The Chief examined the message.
"Whatever it is," he said. "It was encoded on an old Model 94. That sec-ond code group means 'Emergency SOI' "
"What's a Model 94?"
"An old-time crypto machine. They don't use them anymore," the Chief said thoughtfully.
"Maybe the Japs captured one on Wake Island or someplace and are fucking with us."
"What's an emergency SOI?"
"It means you don't have a valid signal-operating instruction, so use the Emergency One," the Chief said absently, and then, thinking aloud, "And maybe they ain't."
"Maybe aren't what?"
"Fucking with us."
"Then what the hell is this?" Miller asked.
"I don't know," the Chief said. "But I'm going to find out."
He consulted a typewritten list of telephone numbers taped to the slide in his desk, found the number of the Communications Section of the Presidio of San Francisco Army Base, and dialed it.
"Commo, Sergeant Havell."
"Chief Dugan. Let me speak to Sergeant Piedwell."
"What can the Army do for the Navy?"
"You're always telling me what hot shits you doggies are."
"Statement of fact, Chief."
"If I was to send you something encrypted on a Model 94, could you work it?"
"If I had a Model 94,1 could. What's this?"
"You got one, or not?"
"Yeah, there's one in the vault. I saw it last week and wondered what the hell we were still doing with it."
"I'm going to send a fine young man named Miller over there with a mes-sage that needs decryption. Out of school, OK, Piedwell?"
"What kinda message?"
"Use the Emergency Code," Chief Dugan said. "Whoever sent this didn't have a valid SOI."
"What's this all about?"
"When I find out, I'll tell you. But in the meantime, just do it, and keep it under your hat, OK?"
"What the hell, why not?"
"Thanks, Piedwell."
Two hours later, Radioman Third Miller was back from the Presidio with a blank, sealed, business-size envelope. When Chief Dugan opened it, he found a single sheet of typewriter paper inside:
WE HAVE THE HOT POOP FROM THE HOT YANKS IN THE PHILS FERTIG BRIG GEN
Dugan handed it to Radioman Third Miller.
"What's this mean?" Miller asked.
"It could mean the Japs found a Model 94 and are fucking with us," Chief Dugan said. "And it could mean it's for real."
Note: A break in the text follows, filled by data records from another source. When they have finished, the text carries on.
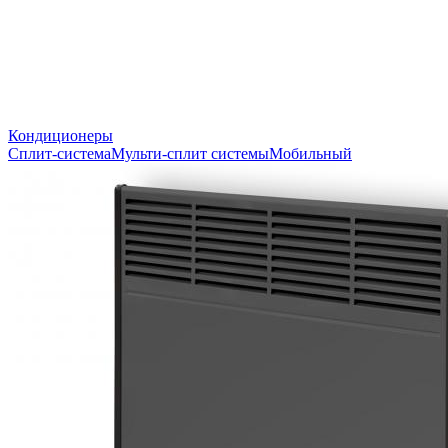
Кондиционеры
Сплит-система
Мульти-сплит системы
Мобильный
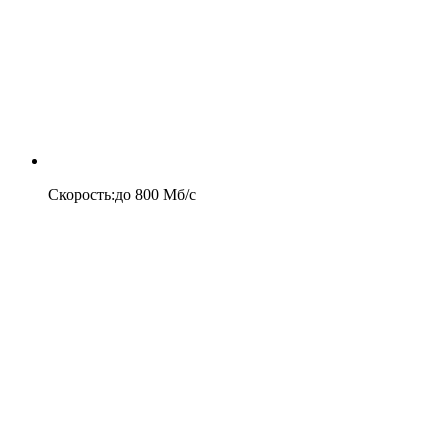
Скорость
:
до
800
Мб/c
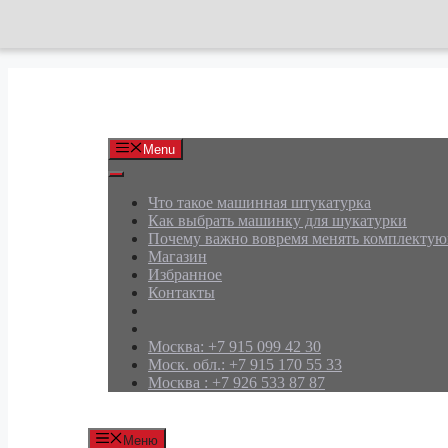
Перейти
к
содержимому
АРД Групп
Menu
Что такое машинная штукатурка
Как выбрать машинку для шукатурки
Почему важно вовремя менять комплекту
Магазин
Избранное
Контакты
Москва: +7 915 099 42 30
Моск. обл.: +7 915 170 55 33
Москва : +7 926 533 87 87
Меню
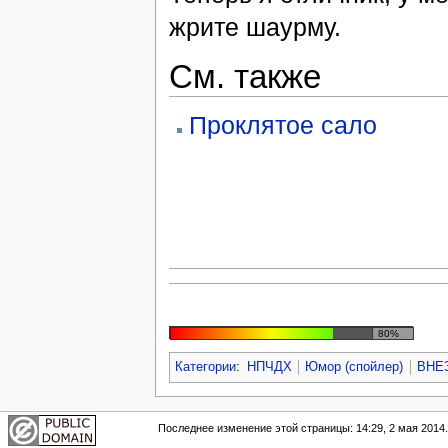
жрите шаурму.
См. также
Проклятое сало
80%
Категории
:
НПЧДХ
Юмор (спойлер)
ВНЕ
Последнее изменение этой страницы: 14:29, 2 мая 2014.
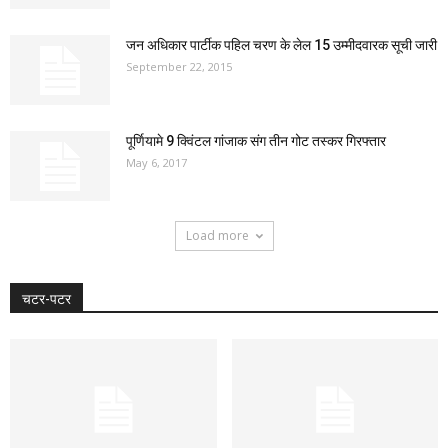
जन अधिकार पार्टीक पहिल चरण के लेल 15 उम्मीदवारक सूची जारी
September 22, 2015
पूर्णियामे 9 क्विंटल गांजाक संग तीन गोट तस्कर गिरफ्तार
May 6, 2017
Load more
चटर-पटर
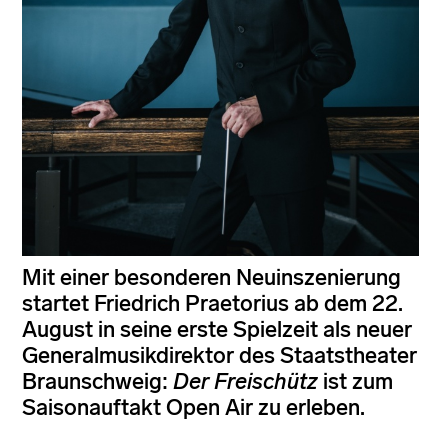
Mit einer besonderen Neuinszenierung
startet Friedrich Praetorius ab dem 22.
August in seine erste Spielzeit als neuer
Generalmusikdirektor des Staatstheater
Braunschweig:
Der Freischütz
ist zum
Saisonauftakt Open Air zu erleben.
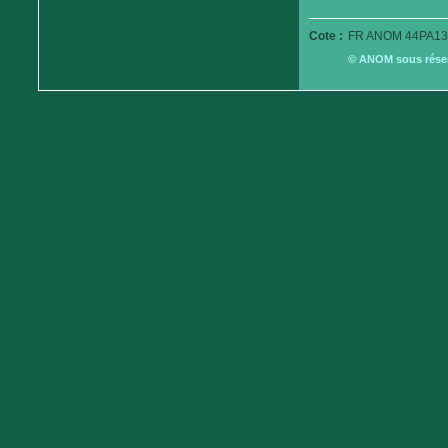
Cote :
FR ANOM 44PA13
© ANOM sous réserv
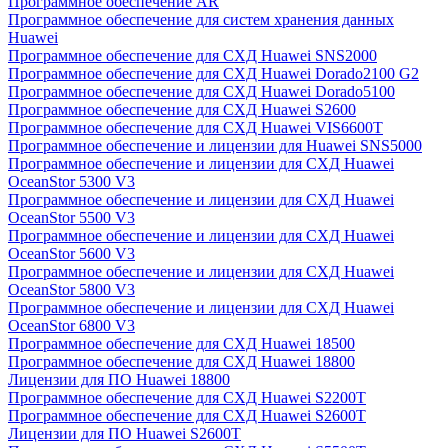
Программное обеспечение AR
Программное обеспечение для систем хранения данных
Huawei
Программное обеспечение для СХД Huawei SNS2000
Программное обеспечение для СХД Huawei Dorado2100 G2
Программное обеспечение для СХД Huawei Dorado5100
Программное обеспечение для СХД Huawei S2600
Программное обеспечение для СХД Huawei VIS6600T
Программное обеспечение и лицензии для Huawei SNS5000
Программное обеспечение и лицензии для СХД Huawei
OceanStor 5300 V3
Программное обеспечение и лицензии для СХД Huawei
OceanStor 5500 V3
Программное обеспечение и лицензии для СХД Huawei
OceanStor 5600 V3
Программное обеспечение и лицензии для СХД Huawei
OceanStor 5800 V3
Программное обеспечение и лицензии для СХД Huawei
OceanStor 6800 V3
Программное обеспечение для СХД Huawei 18500
Программное обеспечение для СХД Huawei 18800
Лицензии для ПО Huawei 18800
Программное обеспечение для СХД Huawei S2200T
Программное обеспечение для СХД Huawei S2600T
Лицензии для ПО Huawei S2600T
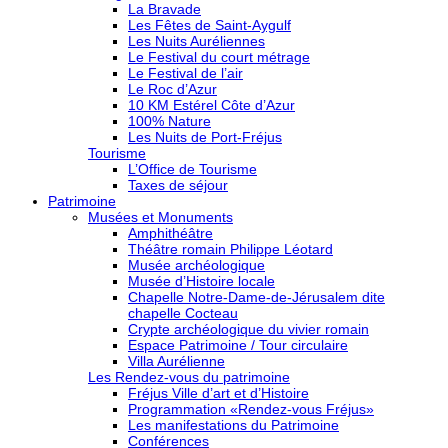
La Bravade
Les Fêtes de Saint-Aygulf
Les Nuits Auréliennes
Le Festival du court métrage
Le Festival de l’air
Le Roc d’Azur
10 KM Estérel Côte d’Azur
100% Nature
Les Nuits de Port-Fréjus
Tourisme
L’Office de Tourisme
Taxes de séjour
Patrimoine
Musées et Monuments
Amphithéâtre
Théâtre romain Philippe Léotard
Musée archéologique
Musée d’Histoire locale
Chapelle Notre-Dame-de-Jérusalem dite
chapelle Cocteau
Crypte archéologique du vivier romain
Espace Patrimoine / Tour circulaire
Villa Aurélienne
Les Rendez-vous du patrimoine
Fréjus Ville d’art et d’Histoire
Programmation «Rendez-vous Fréjus»
Les manifestations du Patrimoine
Conférences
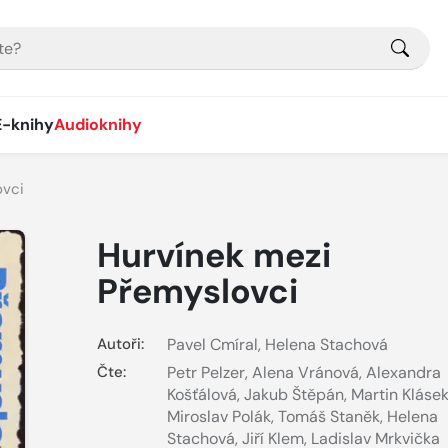
E-knihy
Audioknihy
ovci
Hurvínek mezi
Přemyslovci
Autoři:
Pavel Cmíral
,
Helena Stachová
Čte:
Petr Pelzer
,
Alena Vránová
,
Alexandra
Košťálová
,
Jakub Štěpán
,
Martin Kláse
Miroslav Polák
,
Tomáš Staněk
,
Helena
Stachová
,
Jiří Klem
,
Ladislav Mrkvička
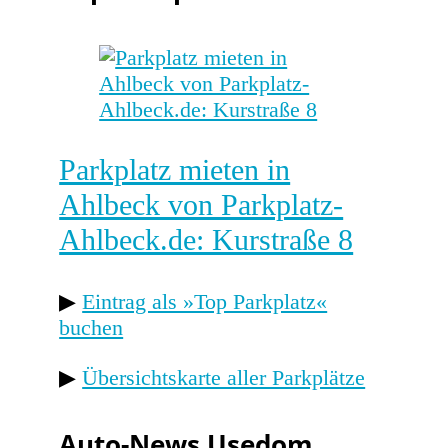
Parkplatz mieten in
Ahlbeck von Parkplatz-
Ahlbeck.de: Kurstraße 8
▶
Eintrag als »Top Parkplatz«
buchen
▶
Übersichtskarte aller Parkplätze
Auto-News Usedom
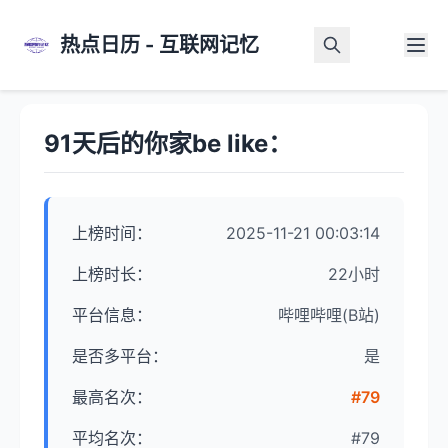
热点日历 - 互联网记忆
首页
>
热点详情
91天后的你家be like：
上榜时间：
2025-11-21 00:03:14
上榜时长：
22小时
平台信息：
哔哩哔哩(B站)
是否多平台：
是
最高名次：
#79
平均名次：
#79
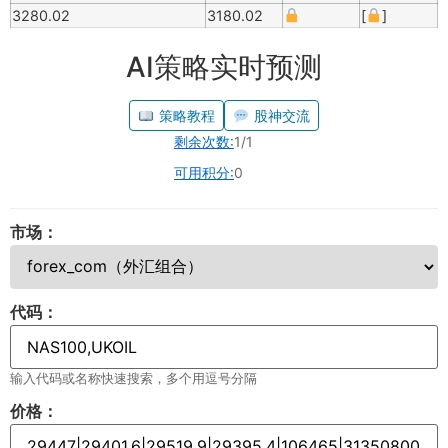
3280.02
3180.02
[
]
AI策略实时预测
策略教程
股神交流
剩余次数:
1/1
可用积分:
0
市场：
代码：
输入代码或名称快速搜索，多个用逗号分隔
价格：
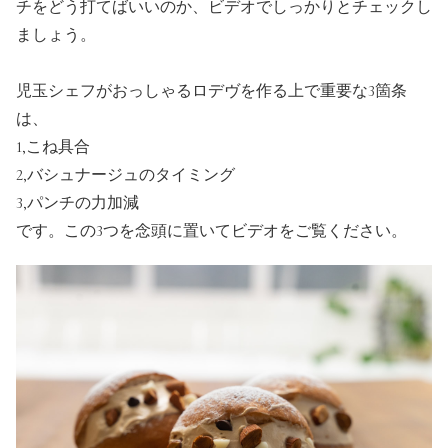
チをどう打てばいいのか、ビデオでしっかりとチェックし
ましょう。
児玉シェフがおっしゃるロデヴを作る上で重要な3箇条
は、
1,こね具合
2,バシュナージュのタイミング
3,パンチの力加減
です。この3つを念頭に置いてビデオをご覧ください。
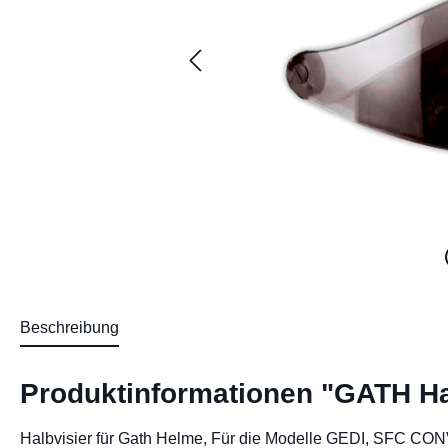
Beschreibung
Produktinformationen "GATH Hal
Halbvisier für Gath Helme, Für die Modelle GEDI, SFC 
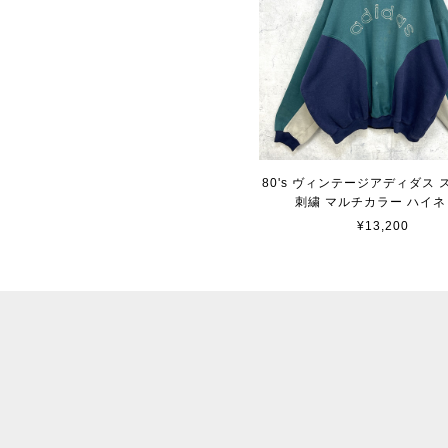
80's ヴィンテージアディダス
刺繍 マルチカラー ハイネ
¥13,200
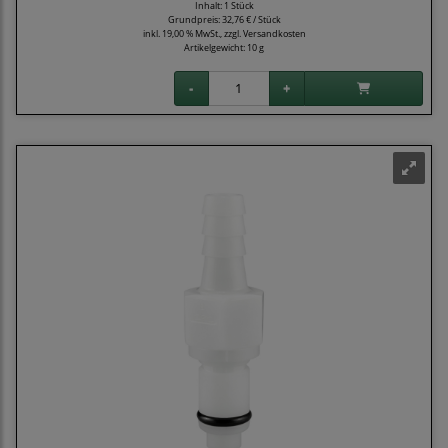
Inhalt: 1 Stück
Grundpreis:
32,76 € / Stück
inkl. 19,00 % MwSt., zzgl.
Versandkosten
Artikelgewicht: 10 g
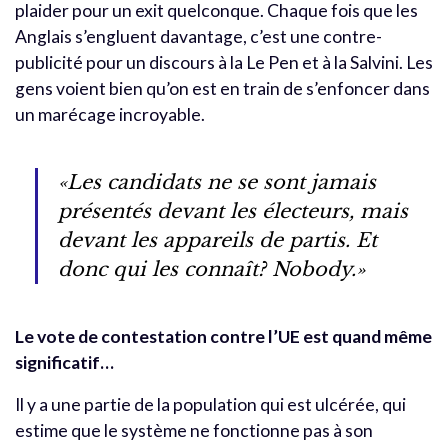
plaider pour un exit quelconque. Chaque fois que les
Anglais s’engluent davantage, c’est une contre-
publicité pour un discours à la Le Pen et à la Salvini. Les
gens voient bien qu’on est en train de s’enfoncer dans
un marécage incroyable.
«Les candidats ne se sont jamais
présentés devant les électeurs, mais
devant les appareils de partis. Et
donc qui les connaît? Nobody.»
Le vote de contestation contre l’UE est quand même
significatif…
Il y a une partie de la population qui est ulcérée, qui
estime que le système ne fonctionne pas à son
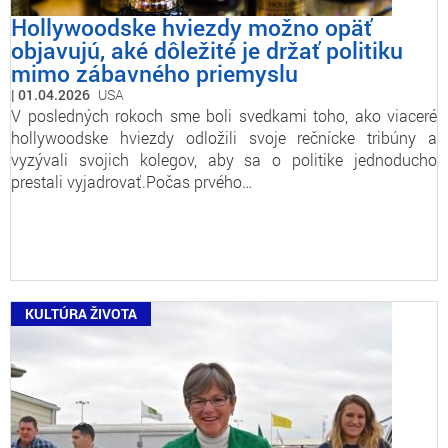
Hollywoodske hviezdy možno opäť
objavujú, aké dôležité je držať politiku
mimo zábavného priemyslu
01.04.2026
USA
V posledných rokoch sme boli svedkami toho, ako viaceré
hollywoodske hviezdy odložili svoje rečnícke tribúny a
vyzývali svojich kolegov, aby sa o politike jednoducho
prestali vyjadrovať.Počas prvého…
KULTÚRA ŽIVOTA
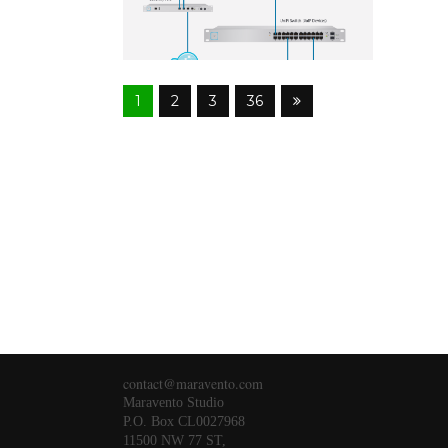
1
2
3
36
contact@maravento.com
Maravento Studio
P.O. Box CL0027968
11500 NW 77 ST,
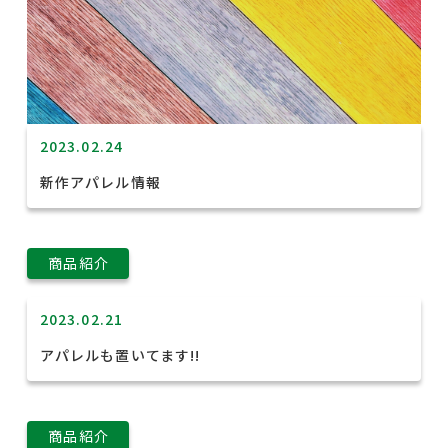
2023.02.24
新作アパレル情報
商品紹介
2023.02.21
アパレルも置いてます!!
商品紹介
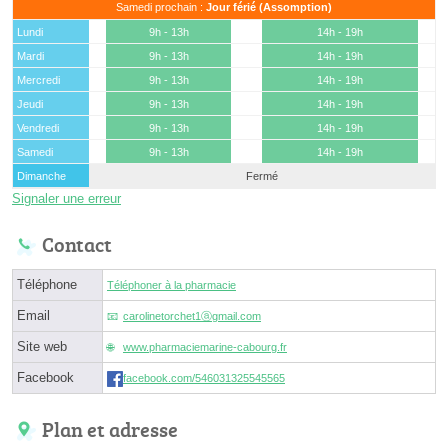
Samedi prochain :
Jour férié (Assomption)
Lundi
9h - 13h
14h - 19h
Mardi
9h - 13h
14h - 19h
Mercredi
9h - 13h
14h - 19h
Jeudi
9h - 13h
14h - 19h
Vendredi
9h - 13h
14h - 19h
Samedi
9h - 13h
14h - 19h
Dimanche
Fermé
Signaler une erreur
Contact
Téléphone
Téléphoner à la pharmacie
Email
carolinetorchet1ⓐgmail.com
Site web
www.pharmaciemarine-cabourg.fr
Facebook
facebook.com/546031325545565
Plan et adresse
He refolded the sheet of paper and put it back in the envelope.
"The next time these people come on the air, send them 'Stand by at 0600 your time,' " Chief Dugan said, and stood up. "I'll be back as soon as I get back," he said.
"Where are you going, in case somebody asks?"
"I'm going to tell the Admiral how to run the war," Chief Dugan said.
"I mean, really."
"Chief petty officers never lie, son. Write that on the palm of your hand so you never forget it," Chief Dugan said, put on his jacket and hat, and left the radio room.
"Long time no see, Dugan," Rear Admiral F. Winston Bloomer, USN, said. "You can spell that either 'sss eee eee' or 'sss eee aaa.' Coffee?"